PACE—Property Assessed Clean Energy Financing district—is going live in San Francisco on 1MAR. Green Finance SF will provide $150M in bond capacity to help property owners finance making their real estate more energy efficient and increasing property value by lowering utility costs via onsite generation. Click here for more information about how PACE works.
This is the perfect way to cover the upfront cost of energy efficiency and renewable energy, and has spread nationwide—seventeen states in the last 18 months have authorized similar programs. Scientific American calls it A World Changing Idea. Harvard Business Review identifies it as 2010’s Breakthrough Idea Number 5 [pdf here].
Cost of capital [aka assessment rate] hasn’t been set yet—but probably not too far off of Sonoma County’s Energy Independence Program’s [SCEIP] seven percent [deductible as a property tax expense] assessment rate with a 15 or 20 year term. Sonoma allows you to borrow up to 50% of the assessed value of the property, and you also get the Treasury Cash Grant and California Solar Initiative incentives for solar if you are eligible.
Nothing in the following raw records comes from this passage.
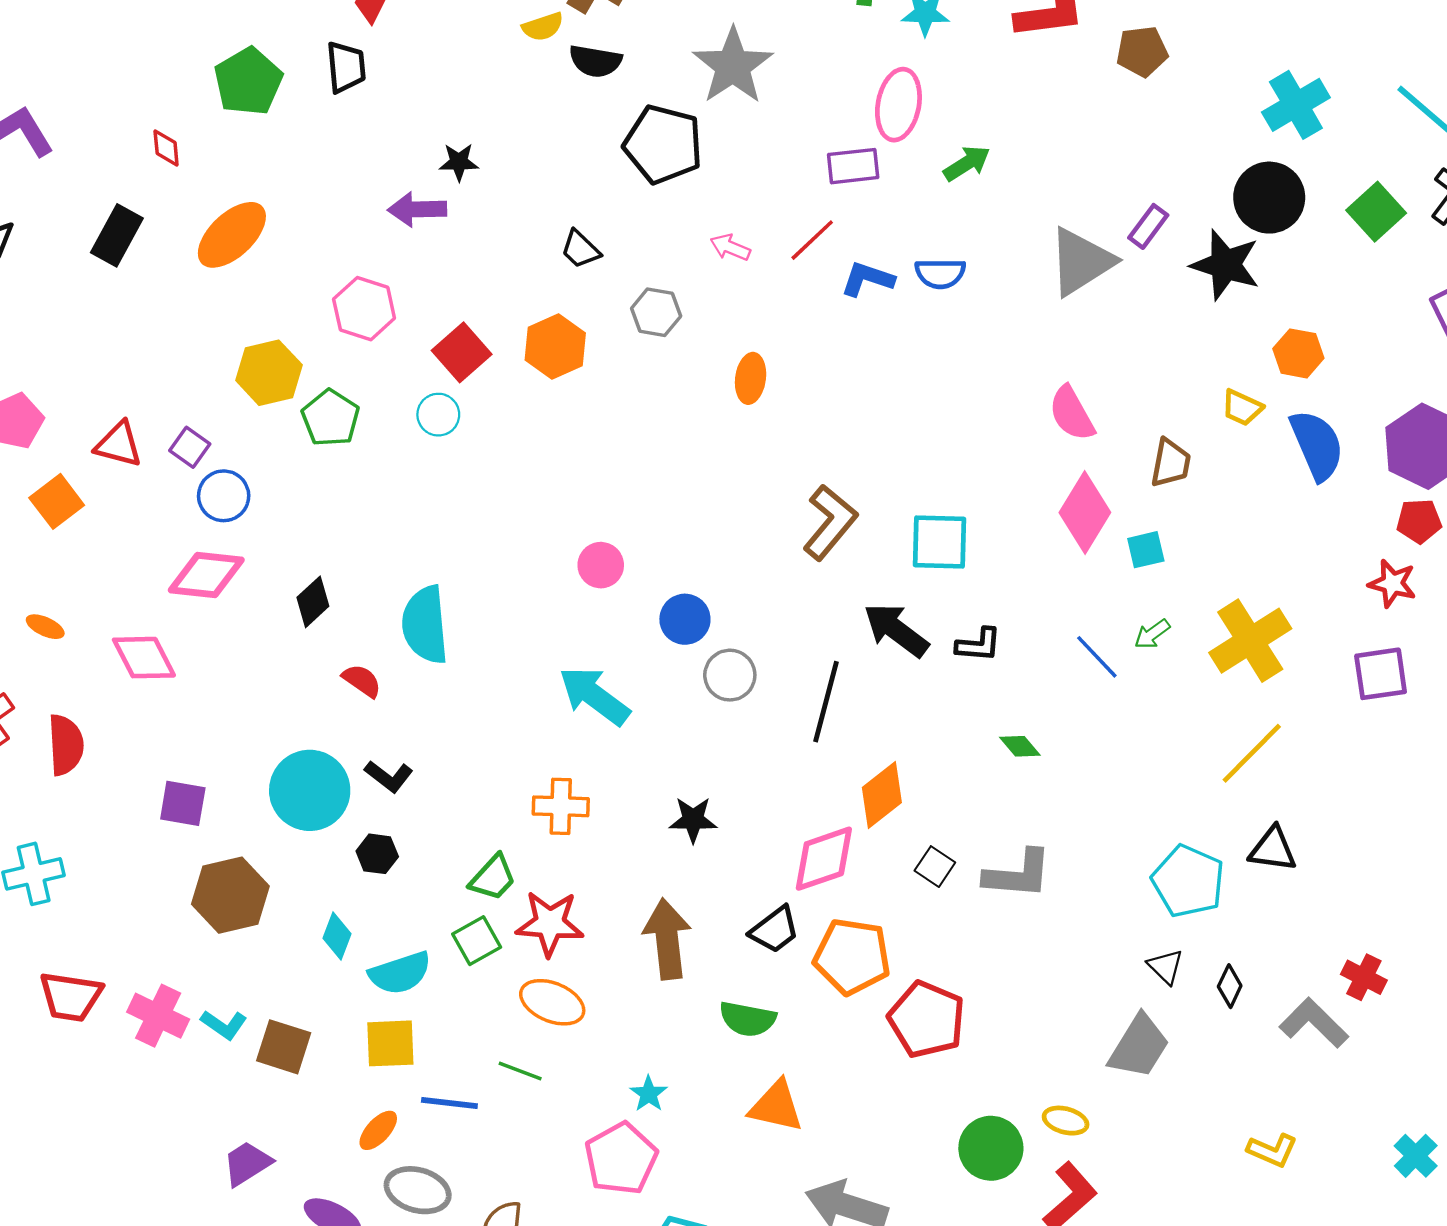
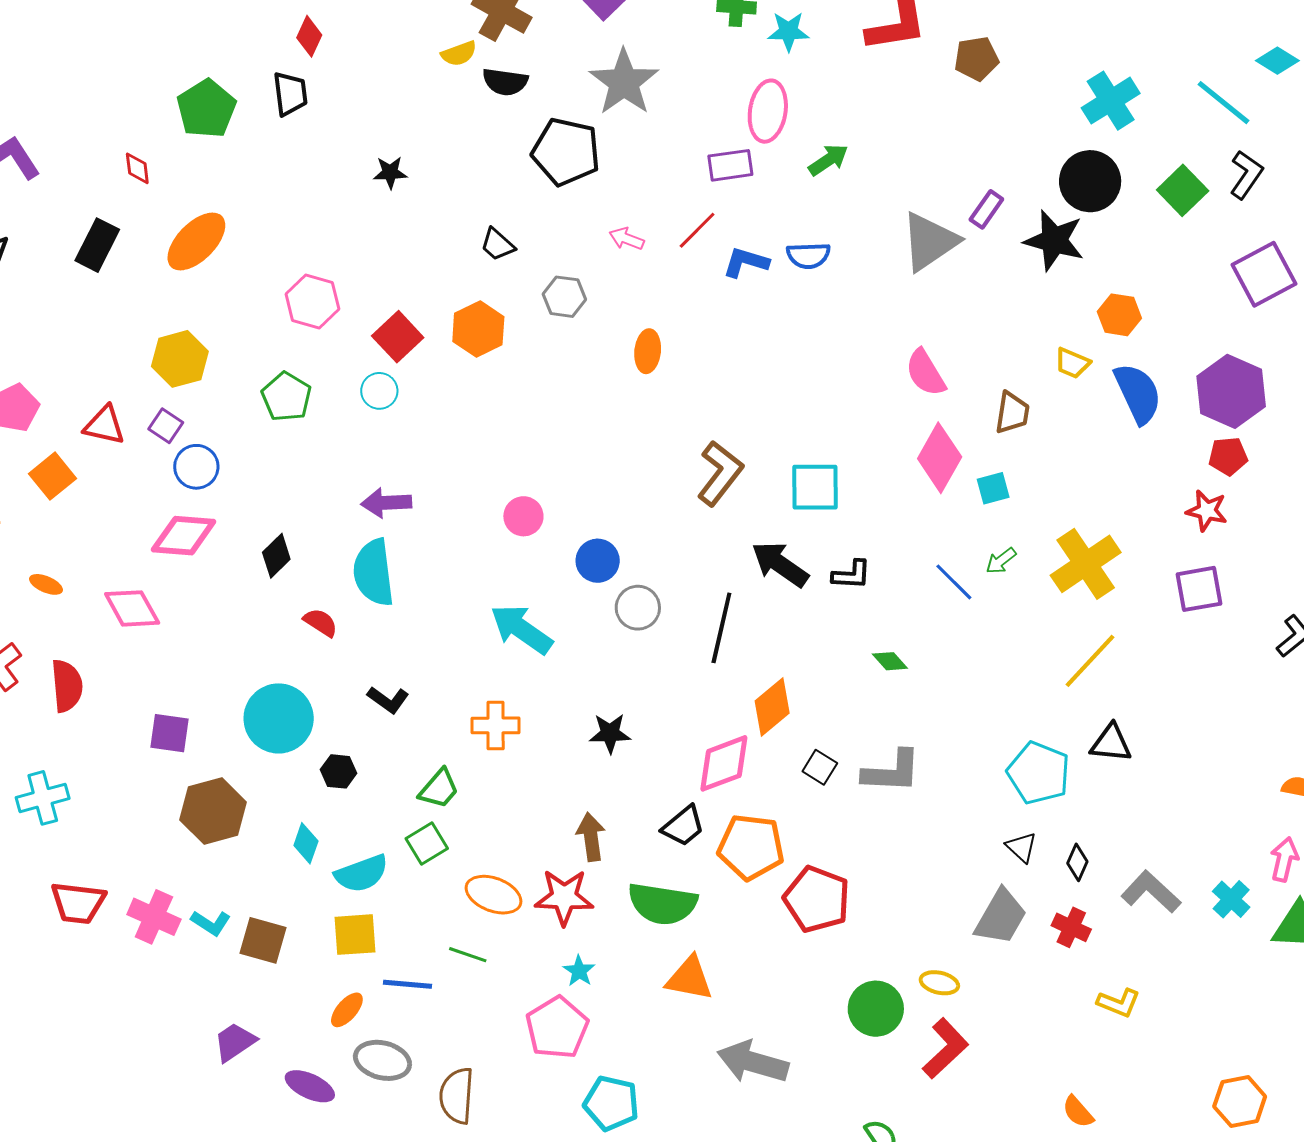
purple arrow: (417, 209) -> (386, 503), moved
yellow hexagon: (269, 373) -> (180, 359), moved
black L-shape: (389, 776) -> (388, 700), moved
red star: (550, 923) -> (564, 897), moved
brown arrow: (667, 939) -> (591, 837), size x0.7
red cross: (1364, 977) -> (1071, 927), moved
green semicircle: (748, 1019) -> (662, 904), size x1.4
cyan cross: (1416, 1156) -> (1231, 899), moved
The assessment goes with the property, eliminating any due on sale clauses typical with current lease programs offered. Commercial property owners will need to get consent from their lenders—most banks are on-board with PACE, since the value of the asset increases by more than the cost of the improvements.
This program can pay for an entire Green Package--solar electric, solar hot water, sub-metering and demand response, real time monitoring, lighting retrofits, and HVAC retrofits. These Green Package improvements are a great way to add value and distinguish your property in a very competitive real estate market. And the payback time goes to zero—improvements with a roughly five year payback amortized on your tax bill over fifteen or twenty years. Think about this for your next lease renewal—a tenant incentive that adds real value to your property.
Noted is the fact that 50% of Sonoma County’s investment to date has been for PV—a natural step for our climate.
The first step is getting a PG&E or equivalent energy audit and then reviewing your current baseline and real estate with us to discuss project feasibility.
Your property not located in San Francisco? You are in luck if you are in Sonoma County [application here .pdf] —and programs are in development elsewhere in the Bay Area with deployment expected later this year. CaliforniaFIRST, a program available from Renewable Funding, is recruiting pilot counties and cities. Want to get a program launched in your community? Start here.
UPDATE: Go Live date postponed. “Money awarded from the ARRA funds through the State Energy Program (SEP) was provided recently, and there are legal considerations about the proper use of this money and how it affects program requirements that still need to be figured out before the program is ready to launch. All of the information available on March 1 will be put up on the website at www.greenfinancesf.org and the program is now expected to roll-out on or before April 1.”